RE: Since individual women would be plugged into administrative offices that were created during the patriarchal era, and thereby subject to the template of standards, traditions, advice, policies, strategies and role-playing expectations of those offices which were likewise formulated and entrenched during the reign of men... Then I don't see how a female leader could fully get "in touch" with and exercise any supposed alternative, "matriarchal worldview" that would end or feature fewer wars, anyway. As _X_ female leader would be constrained by those pre-existing institutions, forms of management and systemic evaluation of the quality of that management under _X_ leader.

The movement's version of the concept, then, from its own advocates and reviewers:

Matriarchal Point of View
http://matriarchy.info/index.php?option=...2&Itemid=1

INTRO: Since most patriarchal socialized women and men are not able to think out of patriarchal norms, they don't get the meaning of the term 'matriarchy'. Most people believe mistakenly, that matriarchy is a simple reversal of patriarchy: What men do now would be taken over by women. Just an exchange of roles. I will throw light on this fundamental fallacy...

- - -

Carol P. Christ: [...] Heide Göttner-Abendroth rejects the common definition of matriarchy as “mother-rule” with the connotation of “female domination.” Instead she argues that matriarchies are societies that honor mothers and consider care and generosity–values they associate with motherhood–to be the highest values. In affirming values associated with motherhood, matriarchal societies are not essentialist. They do not affirm that only women can be nurturers of life. Quite the opposite, they assert that the highest role for anyone–male or female or other–is to nurture life. This is so far from the way we think, that it will be easy to misconstrue what is being said.

Matriarchal societies [...] are egalitarian, they are matrilineal (tracing descent through the motherline), and they are usually matrilocal (with women and sometimes men staying in the mother clan). In matriarchal societies, men are not dominated, and as anthropologists have long understood, men do hold power as brothers and uncles. However, men do not dominate, because mothers and grandmothers also hold power. Together great-uncles and grandmothers create an egalitarian system where everyone’s voice can be heard. The power to dominate is not held to be the highest value.

In matriarchal societies sex and love really are free because they are not tied up with providing for a family or caring for children. The matriarchal clan remains at the center of life; children are brought up by the maternal clan, including mothers, aunts and grandmothers, brothers and uncles. Lovers are free to come together and to part.

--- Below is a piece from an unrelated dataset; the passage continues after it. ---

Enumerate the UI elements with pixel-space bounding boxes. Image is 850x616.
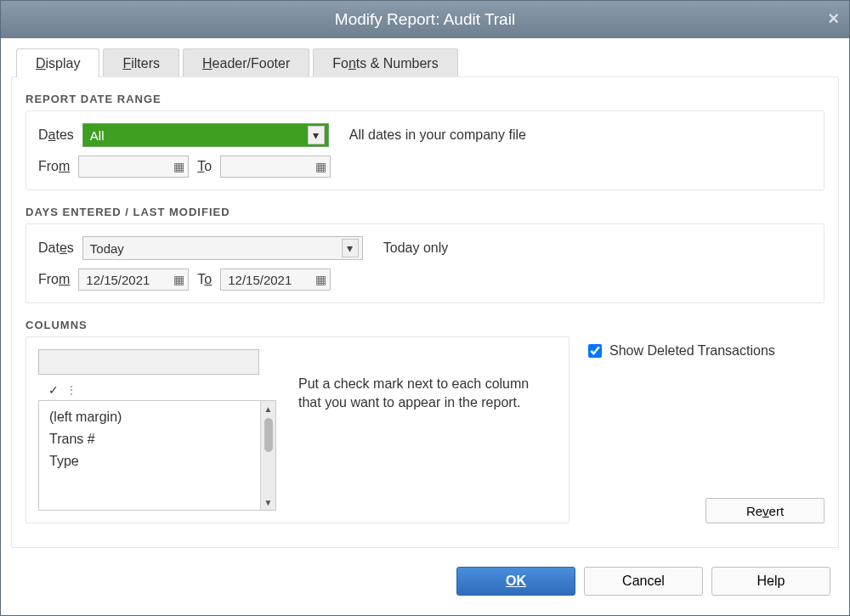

Land is held by the female clans and inequalities are erased by a wide-spread practice of gift-giving. Those who have more hold parties and feasts where what they have is shared rather than hoarded. In matriarchal societies the earth is generally understood to be a Great and Giving Mother and her generous gift of Life is celebrated in rituals that celebrate her as the Source of Life.

In some parts of the world matriarchies have been superseded by patriarchy, but not everywhere. Matriarchal societies still exist today in the Himalayas and in parts of Indonesia, as well as in areas in Africa and the Americas.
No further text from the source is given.